Jews in Unna before the Seizure of Power

The oldest evidence of Jewish life can be found in the city’s history in 1336:

Margrave Adolf II allowed the Jew Samuel to settle in Unna for eight years. At the beginning of the 15th century there was an upswing in Jewish life in Westphalia, but in the second half of the 17th century only seven Jewish families lived in Unna.

In 1885, 146 Jews lived in Unna and the first synagogue in Unna was mentioned in the city books. It was completely burned down in 1938.

In 1901 the first graves were desecrated in the Jewish cemetery on Massener Straße. Nevertheless, Jews in Unna were integrated into the community as citizens, some Jews also took part in the First World War and were even decorated.

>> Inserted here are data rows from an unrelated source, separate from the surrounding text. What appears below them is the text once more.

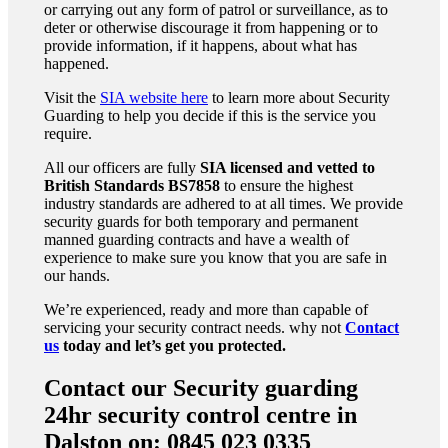
or carrying out any form of patrol or surveillance, as to
deter or otherwise discourage it from happening or to
provide information, if it happens, about what has
happened.
Visit the
SIA website here
to learn more about Security
Guarding to help you decide if this is the service you
require.
All our officers are fully
SIA licensed and vetted to
British Standards
BS7858
to ensure the highest
industry standards are adhered to at all times. We provide
security guards for both temporary and permanent
manned guarding contracts and have a wealth of
experience to make sure you know that you are safe in
our hands.
We’re experienced, ready and more than capable of
servicing your security contract needs. why not
Contact
us
today and let’s get you protected.
Contact our Security guarding
24hr security control centre in
Dalston on: 0845 023 0335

After the turn of the century, several Jewish associations emerged, such as the local association “for Jewish history and literature” founded in 1902 and a local group of the “Association for Liberal Judaism” in 1909. She was even active until 1936. In 1920 there was also a local group of the “Zionist Association for Germany” in Unna.

At the beginning of 1933 about one percent of the inhabitants of Unna were Jewish: there were 156 Jews in Unna.

As early as March 28, 1933, major anti-Semitic riots broke out in Unna.

The names of all Jews from Unna who died during the Nazi era are impressively immortalized in the newly built synagogue of the community “haKochaw”.